Back to library
Fall 2025 Submitted January 2026

Exploring Reinforcement Learning Effects on Chain-of-Thought Legibility

Holden Mui, Vedant Badoni, Julian Huang, Baram Sosis

Mentored by Rohan Subramani

Working report from the SPAR program. May not reflect the authors' current views.

Abstract

Chain-of-thought (CoT) monitoring may serve as a core pillar for AI safety if further advancements in AI capabilities do not significantly degrade the monitorability of LLM serial reasoning.
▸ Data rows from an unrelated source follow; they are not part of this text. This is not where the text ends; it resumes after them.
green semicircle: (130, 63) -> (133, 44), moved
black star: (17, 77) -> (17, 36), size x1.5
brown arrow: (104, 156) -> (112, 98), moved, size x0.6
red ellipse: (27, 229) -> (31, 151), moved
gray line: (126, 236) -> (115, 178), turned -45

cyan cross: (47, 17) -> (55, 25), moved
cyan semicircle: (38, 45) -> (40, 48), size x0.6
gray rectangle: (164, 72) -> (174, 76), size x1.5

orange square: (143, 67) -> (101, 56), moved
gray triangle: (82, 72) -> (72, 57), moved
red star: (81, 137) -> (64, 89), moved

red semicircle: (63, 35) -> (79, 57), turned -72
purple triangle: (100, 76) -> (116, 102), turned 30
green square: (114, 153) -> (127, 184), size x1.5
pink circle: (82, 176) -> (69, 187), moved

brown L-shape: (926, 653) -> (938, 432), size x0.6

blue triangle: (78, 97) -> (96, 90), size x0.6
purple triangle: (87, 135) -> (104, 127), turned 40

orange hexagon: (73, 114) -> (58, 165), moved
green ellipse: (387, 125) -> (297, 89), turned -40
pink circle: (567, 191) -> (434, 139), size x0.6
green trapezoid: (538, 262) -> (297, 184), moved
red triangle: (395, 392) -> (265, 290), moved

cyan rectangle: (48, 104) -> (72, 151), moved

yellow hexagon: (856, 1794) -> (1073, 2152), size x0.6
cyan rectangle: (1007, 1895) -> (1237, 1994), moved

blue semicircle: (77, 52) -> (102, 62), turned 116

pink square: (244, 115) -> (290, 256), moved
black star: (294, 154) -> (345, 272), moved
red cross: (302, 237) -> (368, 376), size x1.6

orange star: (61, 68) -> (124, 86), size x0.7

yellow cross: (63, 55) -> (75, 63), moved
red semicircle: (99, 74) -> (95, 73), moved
As such, we studied the effects of several reinforcement learning (RL) training pressures – sampling temperature, KL divergence penalties/rewards, and length budgets – on monitorability, focusing specifically on whether they induce illegible language. We train DeepSeek R1-distills on math datasets. Several training setups, especially those using high sampling temperatures, resulted in high accuracy alongside strange reasoning traces containing nonsensical tokens. We noticed some of the same strange tokens being used across different responses by the same model and across different training runs. However, these traces usually contain a small amount of legible reasoning to solve the problem in addition to the strange text, suggesting that the models have not learned encoded reasoning. Some RL setups, such as introducing a length target and modifying the KL-divergence penalty, resulted in illegible or unusual model outputs that don’t seem analogous to realistic monitorability failures. Broadly, our work makes progress in creating a useful model organism of CoT illegibility and highlights various interesting phenomena related to illegibility that merit further study.